La page Alpha Condé étant tournée, les guinéens doivent maintenant se battre pour que la nouvelle junte militaire guinéenne ne ressemble pas à celle dirigée par Moussa Dadis Camara, qui avait pris le pouvoir le 22 décembre 2008, après la mort du dictateur Lansana Conté et qui s’était illustré par la répression de l’opposition et le massacre des civils dans le stade de Conakry, le 28 septembre 2009.
Bien que le nouvel homme fort de la Guinée, le Colonel Mamady Doumbaya, ait promis une transition inclusive sans chasse aux sorcières, les analystes pensent qu’il sera jugé aux actes, comme on juge le maçon au pied du mur.
Il faut espérer que les nouveaux libérateurs ne vont pas se transformer en oppresseurs du peuple guinéen, comme ce fut le cas de l’Afdl pour les congolais de la Rdc, après la chute du Maréchal Mobutu en 1997.
Quant à ceux qui font un rapprochement entre la situation qui a prévalu en Guinée avant le coup d’État contre le Président Alpha Condé et la situation politique actuelle en Rdc, il faut reconnaître que, comparaison n’est pas raison, nous sommes en face de deux contextes tout à fait différents.

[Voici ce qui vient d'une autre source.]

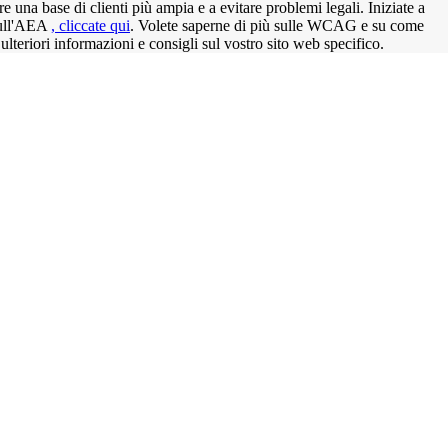
una base di clienti più ampia e a evitare problemi legali. Iniziate a
 sull'AEA
, cliccate qui
. Volete saperne di più sulle WCAG e su come
ulteriori informazioni e consigli sul vostro sito web specifico.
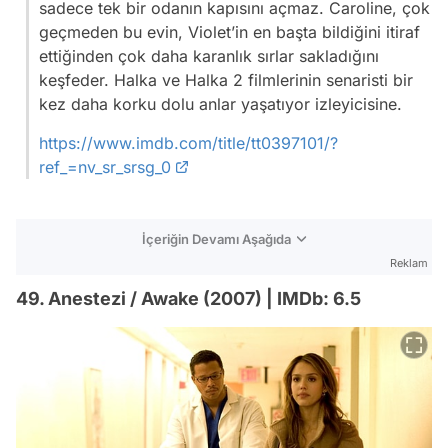
sadece tek bir odanın kapısını açmaz. Caroline, çok
geçmeden bu evin, Violet’in en başta bildiğini itiraf
ettiğinden çok daha karanlık sırlar sakladığını
keşfeder. Halka ve Halka 2 filmlerinin senaristi bir
kez daha korku dolu anlar yaşatıyor izleyicisine.
https://www.imdb.com/title/tt0397101/?
ref_=nv_sr_srsg_0
İçeriğin Devamı Aşağıda
Reklam
49. Anestezi / Awake (2007) | IMDb: 6.5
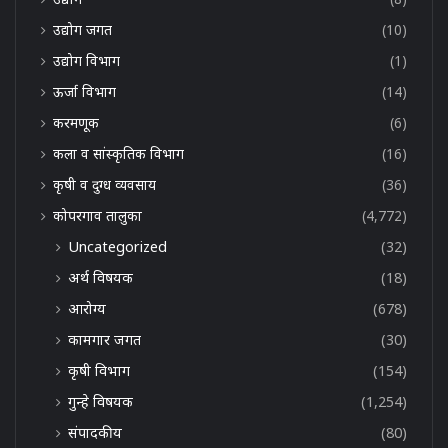
उद्योग जगत
(10)
उद्योग विभाग
(1)
ऊर्जा विभाग
(14)
करमणूक
(6)
कला व सांस्कृतिक विभाग
(16)
कृषी व दुग्ध व्यवसाय
(36)
कोपरगाव तालुका
(4,772)
Uncategorized
(32)
अर्थ विषयक
(18)
आरोग्य
(678)
कामगार जगत
(30)
कृषी विभाग
(154)
गुन्हे विषयक
(1,254)
संपादकीय
(80)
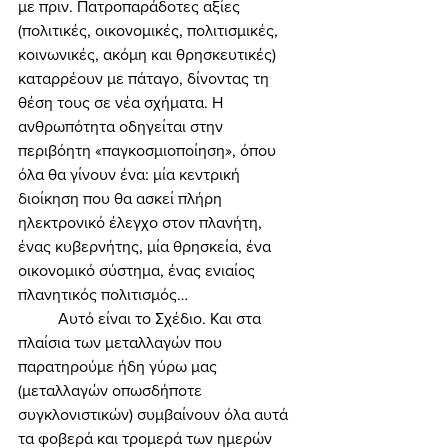
με πριν. Πατροπαράδοτες αξίες 
(πολιτικές, οικονομικές, πολιτισμικές, 
κοινωνικές, ακόμη και θρησκευτικές) 
καταρρέουν με πάταγο, δίνοντας τη 
θέση τους σε νέα σχήματα. Η 
ανθρωπότητα οδηγείται στην 
περιβόητη «παγκοσμιοποίηση», όπου 
όλα θα γίνουν ένα: μία κεντρική 
διοίκηση που θα ασκεί πλήρη 
ηλεκτρονικό έλεγχο στον πλανήτη, 
ένας κυβερνήτης, μία θρησκεία, ένα 
οικονομικό σύστημα, ένας ενιαίος 
πλανητικός πολιτισμός… 
	Αυτό είναι το Σχέδιο. Και στα 
πλαίσια των μεταλλαγών που 
παρατηρούμε ήδη γύρω μας 
(μεταλλαγών οπωσδήποτε 
συγκλονιστικών) συμβαίνουν όλα αυτά 
τα φοβερά και τρομερά των ημερών 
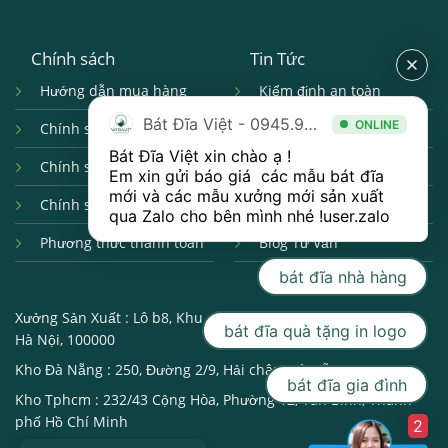
Chính sách
Tin Tức
Hướng dẫn mua hàng
Kiểm định an toàn
Bát Đĩa Việt - 0945.998.001
ONLINE
Chính sách giao nhận
Câu hỏi thường gặp
Bát Đĩa Việt xin chào ạ ! 

Chính sách đổi trả
Hợp tác bán hàng
Em xin gửi báo giá  các mẫu bát đĩa 
mới và các mẫu xưởng mới sản xuất 
Chính sách bảo mật
Catalogue Bát Đĩa
qua 
Zalo 
cho bên mình nhé !
user.zalo
Phương thức thanh toán
Blog Tư Vấn
bát đĩa nhà hàng
Xưởng Sản Xuất :
Lô b8, Khu công nghiệp, Bát Tràng, Gia Lâm,
bát đĩa quà tặng in logo
Hà Nội, 100000
Kho Đà Nẵng :
250, Đường 2/9, Hải châu, Đà Nẵng, 550000
bát đĩa gia đình
Kho Tphcm :
232/43 Cộng Hòa, Phường 12, Tân Bình, Thành
phố Hồ Chí Minh
2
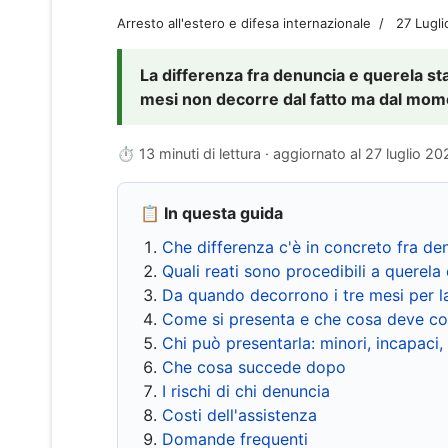
Arresto all'estero e difesa internazionale
27 Lugl
La differenza fra denuncia e querela sta 
mesi non decorre dal fatto ma dal momen
⏱ 13 minuti di lettura · aggiornato al
27 luglio 20
📋 In questa guida
Che differenza c'è in concreto fra de
Quali reati sono procedibili a querela 
Da quando decorrono i tre mesi per l
Come si presenta e che cosa deve co
Chi può presentarla: minori, incapaci,
Che cosa succede dopo
I rischi di chi denuncia
Costi dell'assistenza
Domande frequenti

En effet, le Président de la Rdc, Félix-Antoine Tshisekedi, n’aura même pas besoin de modifier la constitution pour conserver le pouvoir au sommet de l’État. D’autant plus qu’il est dans son premier mandat et qu’il a encore droit de se représenter pour un second mandat en 2023.
En outre, tout congolais épris de paix pensent que les congolais gagneront à attendre les prochaines élections pour espérer une éventuelle 2ème alternance démocratique au sommet de l’État, au cas où les électeurs congolais ne renouvellaient pas le bail de l’actuel chef de l’État au Palais de la Nation. La RDC étant un État très fragile, un « Failed State », selon le vocabulaire américain, les congolais n’ont donc aucun intérêt à vouloir encourager des schémas susceptibles d’enfoncer davantage le pays dans la violence. Les affres de la guerre importée par l’Afdl, cheval de Troie des envahisseurs étrangers, doivent les en dissuader, pensent les analystes.
Grosso modo, tant qu’il y aura des coups d’État constitutionnels, électoraux, nous assisterons encore aux coups d’État et autres putschs militaires en Afrique.